Australia’s COVIDSafe app was launched by the Australian Government in April 2020. The app uses Bluetooth technology to record “contact events” or “digital handshakes” between app users, which are stored on users’ phones for 21 days. Contact events include the encrypted ID of the other contact user, the Bluetooth signal strength during the event, and its duration and time (but not location data). If a user tests positive, this information is uploaded to the National COVIDSafe Data Store (a cloud-based data repository supported by Amazon Web Services and administered by the Digital Transformation Agency), where it can be decrypted for use by state contact tracers.
The app has been hampered by concerns about its security, privacy, and effectiveness. Amendments to the federal Privacy Act (1987) created a legislative framework for protecting the privacy of app data and preventing ‘function creep’, i.e., the risk of data being used for purposes other than contact tracing, such as law enforcement. This framework follows the same format as other privacy laws in Australia (such as legislation that applies to the MyHealth Record System), setting out a series of permitted uses, collections, and disclosures of app data related to contact tracing and maintaining the data store and the app. All other collections, uses, or discloses are prohibited, as is uploading app data from a user’s device to the data store without their consent, retaining or disclosing data to someone outside Australia (unless for contact tracing purposes), and decrypting app data on a user’s device.
Crucially, the legislation protects voluntary use, for example, by making it an offence to require someone to download or use the app, or to refuse to provide them with goods or services because they’re not using it. The legislation also creates a mechanism for dismantling the system when it is no longer needed, and for deleting the information contained in the data store.
The basic legislative privacy protections on the app are sound, although commentators have identified some ways in which they could be strengthened, for example, by providing for the periodic removal of contact event data from the data store.
Where the system really falls down is in the design and operation of the app itself. This invokes the concept of privacy by design, i.e., building privacy protections into the physical design, architecture, and computer code of the device or system concerned. Privacy in the digital realm can be protected through multiple channels, including contractual mechanisms, legislation, and design-based solutions. The physical design of the system or device is at least as important – if not more so – than any legal frameworks that apply. This is often referred to as “code” or “architecture”-based regulation, and it’s interesting to consider whether or how the privacy and transparency concerns raised below could also be addressed through legislation.
Privacy advocates and tech experts have extensively canvassed the security and privacy flaws in the app, as well as technical problems that prevent it from operating effectively. This report, by a group of software developer and cybersecurity experts, provides a comprehensive and readable summary. Some of the early bugs included “phone model and name being constantly exposed and unique identifiers being available to track over time… undetectable, permanent long-term tracking of iOS and Android devices and attackers being able to control devices remotely” (p.7).

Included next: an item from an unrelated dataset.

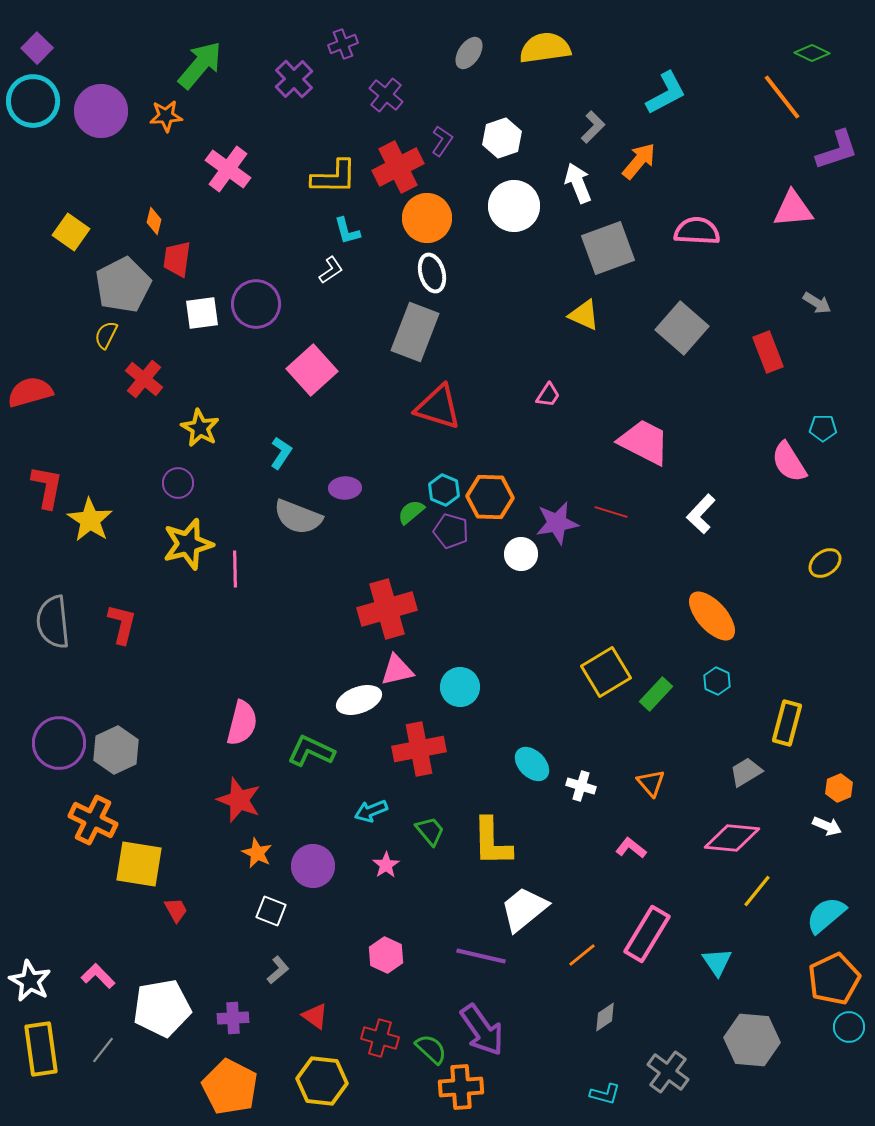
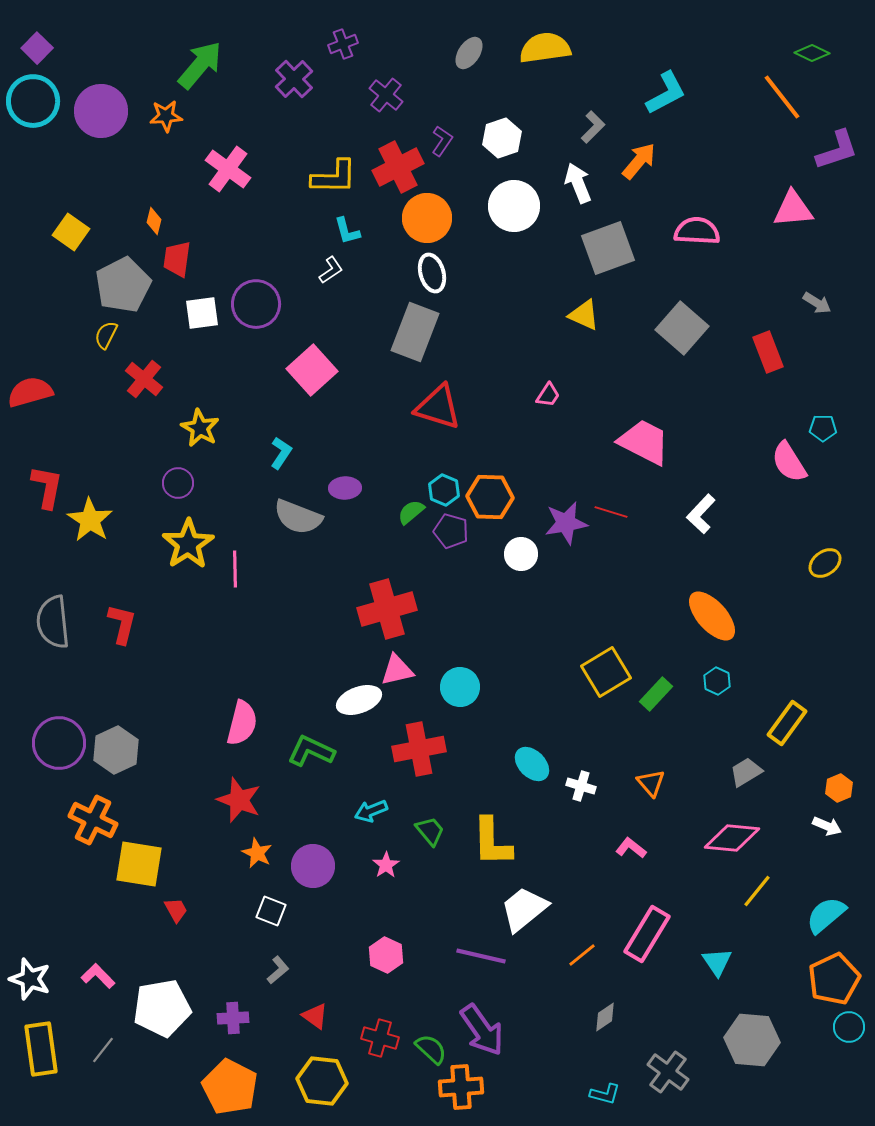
purple star at (557, 523): moved 9 px right
yellow star at (188, 544): rotated 18 degrees counterclockwise
yellow rectangle at (787, 723): rotated 21 degrees clockwise
white star at (30, 981): moved 2 px up; rotated 9 degrees counterclockwise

The authors point out that many of the app’s technical challenges stem from the use of Bluetooth for a function it wasn’t originally intended for, i.e., continually and indefinitely scanning the environment for other devices, and then making connections with them.
They also say that some of the technical issues with the app resulted from a lack of consultation with tech experts (and the wider community) during its development, as well as a lack of testing and verification.
Also concerning has been the DTA’s slow response to concerns raised by the tech community once the app was launched, as well as limited transparency in the scheme’s operation. This includes the DTA’s failure to release the number of active users, and the Government’s reluctance to release the full version of an independent report on the app’s operation, which found that the app imposed significant time costs on contact tracers for no little additional benefit. Some of this information was omitted in a shorter version of the report originally made publicly available.
The Government has taken steps to address some of the bugs in the app, including through the adoption of the “Herald” protocol in December 2020, although the authors of the report mentioned above say this protocol still has problems, and in fact reintroduced some issues that had been fixed previously. They call for the Government to adopt the Exposure Notification Framework developed by Apple and Google, which doesn’t create the same privacy and security challenges as the Covidsafe app.
There have also been developments in the responsiveness and transparency of the scheme. For example, the DTA has identified a contact point for security concerns, and in April 2020, it made publicly available the full source code for the app, which is hosted on a Github repository. But, according to researcher Emma Blomkamp, the early lack of community engagement was a missed opportunity to build public acceptability of the app or a ‘social licence to operate’ (particularly among Australia’s diverse communities) and to inform the public about the app’s operation and the privacy protections that would apply.
Trust in government is crucial to an effective response to the COVID-19 pandemic. By now, we all know that governments possess highly coercive powers for responding to public health emergencies. But to a significant extent, governments must rely on people voluntarily doing the right thing, including downloading the Covidsafe app and sharing their personal information with contact tracers. That’s much more likely to happen when people trust the government, and that trust is much more likely when there’s a transparent and accountable system in place, combined with rigorous privacy protections, both “code” and law based.
This is an area where a fast rollout shouldn’t have come at the expense of a responsive, transparent, or accountable one.